In this example, two classes ‘Child_1′ and ‘Child_2’ are derived from base class ‘Parent’ using hierarchical inheritance. Another class ‘Child_3’ is derived from classes ‘Child_1’ and ‘Child_2’ using multiple inheritances. The class ‘Child_3’ is now derived using hybrid inheritance.

Method Overriding

The concept of overriding is very important in inheritance. It gives the special ability to the child/subclasses to provide specific implementation to a method that is already present in their parent classes.

class Parent:
  def f1(self):
    print("Function of Parent class.")

class Child(Parent):
  def f1(self):
    print("Function of Child class.")

obj = Child()
obj.f1()

Here the function f1() of the Child class has overridden the function f1() of the Parent class. Whenever the object of Child class will invoke f1(), the function of Child class gets executed. However, the object of the Parent class can invoke the function f1() of the parent class.

obj_2 = Parent()
obj_2.f1()

The super() function

The super() function in Python returns a proxy object that references the parent class using the super keyword. This super() keyword is basically useful in accessing the overridden methods of the parent class.

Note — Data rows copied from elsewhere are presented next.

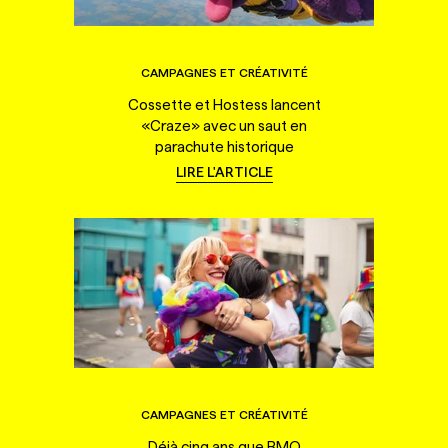
CAMPAGNES ET CRÉATIVITÉ
Cossette et Hostess lancent
«Craze» avec un saut en
parachute historique
LIRE L'ARTICLE
CAMPAGNES ET CRÉATIVITÉ
Déjà cinq ans que BMO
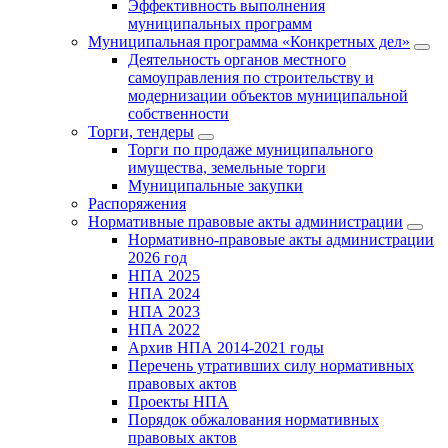
Эффективность выполнения
муниципальных программ
Муниципальная программа «Конкретных дел»
Деятельность органов местного
самоуправления по строительству и
модернизации объектов муниципальной
собственности
Торги, тендеры
Торги по продаже муниципального
имущества, земельные торги
Муниципальные закупки
Распоряжения
Нормативные правовые акты администрации
Нормативно-правовые акты администрации
2026 год
НПА 2025
НПА 2024
НПА 2023
НПА 2022
Архив НПА 2014-2021 годы
Перечень утративших силу нормативных
правовых актов
Проекты НПА
Порядок обжалования нормативных
правовых актов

  1. In a class hierarchy with single inheritance, super helps to refer to the parent classes without naming them explicitly, thus making the code more maintainable.

    For example-

    class Parent:
      def f1(self):
        print("Function of Parent class.")
    
    class Child(Parent):
      def f1(self):
        super().f1()
        print("Function of Child class.")
    
    obj = Child()
    obj.f1()

    Here, with the help of super().f1(), the f1() method of the super class of Child class i.e Parent class has been called without explicitly naming it.

    One thing to note here is that super() class can accept two parameters- first is the name of the subclass and second is an object that is an instance of that subclass.  Let’s see how-

    class Parent:
      def f1(self):
        print("Function of Parent class.")
    
    class Child(Parent):
      def f1(self):
        super( Child, self ).f1()
        print("Function of Child class.")
    
    obj = Child()
    obj.f1()

    The first parameter refers to the subclass Child, while the second parameter refers to the object of Child which, in this case, is self. You can see the output after using super() and super( Child, self) is the same because, in Python 3, super( Child, self) is equivalent to self().

    Now let’s see one more example using the __init__ function.

    class Parent(object):
      def__init__(self, ParentName):
        print(ParentName, 'is derived from another class.')
    
    class Child(Parent):
      def__init__(self, ChildName):
        print(name,'is a sub-class.')
        super().__init__(ChildName)
    
    obj = Child('Child')

    What we have done here is that we called the __init__ function of Parent class (inside the Child class) using super().__init__( ChildName ). And as the __init__ method of the Parent class requires one argument, it has been passed as “ChildName”.  So after creating the object of the Child class, first the __init__ function of Child class got executed, and after that the __init__ function of Parent class.

  2. The second use case is to support cooperative multiple inheritances in a dynamic execution environment.
    class First():
      def __init__(self):
        print("first")
        super().__init__()
    
    class Second():
      def __init__(self):
        print("second")
        super().__init__()
    
    class Third(Second, First):
      def __init__(self):
        print("third")
        super().__init__()
    
    obj = Third()


    The super() call finds the next method in the MRO at each step, which is why First and Second have to have it too, otherwise, execution stops at the end of first().__init__.

    Note that the super-class of both First and Second is Object.

    Let’s find the MRO of Third() as well-

    Third.__mro__

    The order is Third > Second > First and the same is the order of our output.

End Notes

To conclude, in this article I’ve taken forward the concept of Inheritance in Object Oriented Programming in Python. I covered various forms of Inheritance and some of the common concepts in Inheritance such as Method Overriding and the super() function.